Herbst’s base salary will be $500,000.
Herbst comes to UConn from a much larger institution. The University System of Georgia has 311,000 students–10 times UConn’s enrollment–and a $6.3 billion budget compared with UConn’s $1.03 billion budget.
In addition to her administrative work at USG, Herbst is a professor of public policy at Georgia Tech, where her research has focused on public opinion, mass media, and the nature of policy-making in the United States. She had written extensively on political interactions-experience that may be useful as she tries to protect the $233 million UConn receives from the state each year.
“Civility and incivility are both timeless strategic rhetorical weapons. Some people are better at using these tools than others, to achieve their goals,” she wrote in an article in Inside Higher Education in Oct. 2009.

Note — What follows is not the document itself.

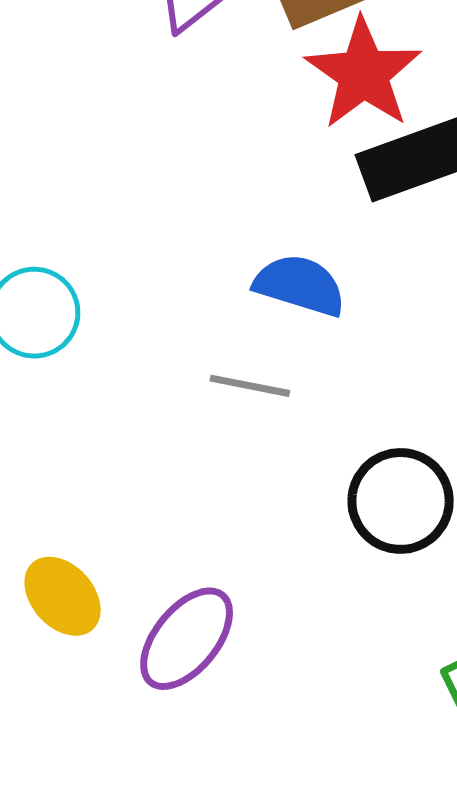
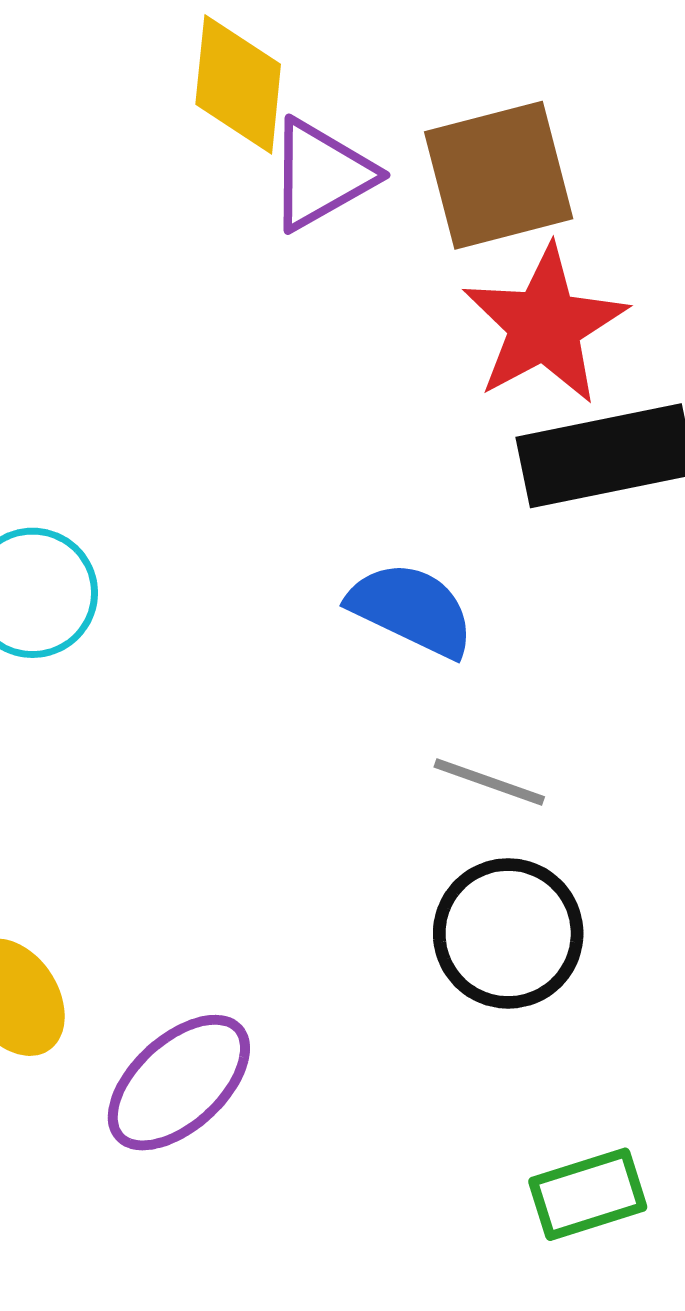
gray line: (250, 386) -> (489, 782), moved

Malloy said he plans to work closely with Herbst and that UConn is a priority for his administration.
“I don’t doubt that we will be able to support this university at a level that is appropriate,” he said, but stopped short of promising the university would be guarded from cuts in state funding. The state is facing a deficit as much as $3.67 billion.
Herbst and her two brothers grew up in New York’s Hudson Valley, where her father was an engineer and mother was an elementary school teacher. Her brother Jeffrey Herbst is currently the president of Colgate University in New York.

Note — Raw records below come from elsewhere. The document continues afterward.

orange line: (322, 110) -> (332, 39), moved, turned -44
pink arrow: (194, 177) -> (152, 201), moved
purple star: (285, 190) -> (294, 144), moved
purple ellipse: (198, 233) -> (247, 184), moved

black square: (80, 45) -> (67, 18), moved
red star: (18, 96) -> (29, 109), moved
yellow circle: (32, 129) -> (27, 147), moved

“It seems I am always two steps behind him,” she joked after the press conference.
Her husband, Doug Hughes, is a marketing consultant. They have two high school-age children.
Herbst has also been professor and chair of the Department of Political Science at Northwestern University; dean of liberal arts at Temple University, and provost at the State University of New York in Albany.
She earned her bachelor’s degree in political science from Duke University, a doctorate in communication theory from the University of Southern California.
When she starts work July 15, Herbst will join a small pool of women presidents nationwide. The American Council on Education, an association of university presidents and chancellors, reports that just 14 percent of doctorate-granting universities and 23 percent of all colleges in 2006 had a women president.
Officials from UConn said the applicant pool for the job was very diverse and contained numerous women.
But Clausen said while he is glad the university finally named a woman, he’s not sure it matters.
“I just want someone that can lead this university. I have no doubt she can and will do just that,” he said.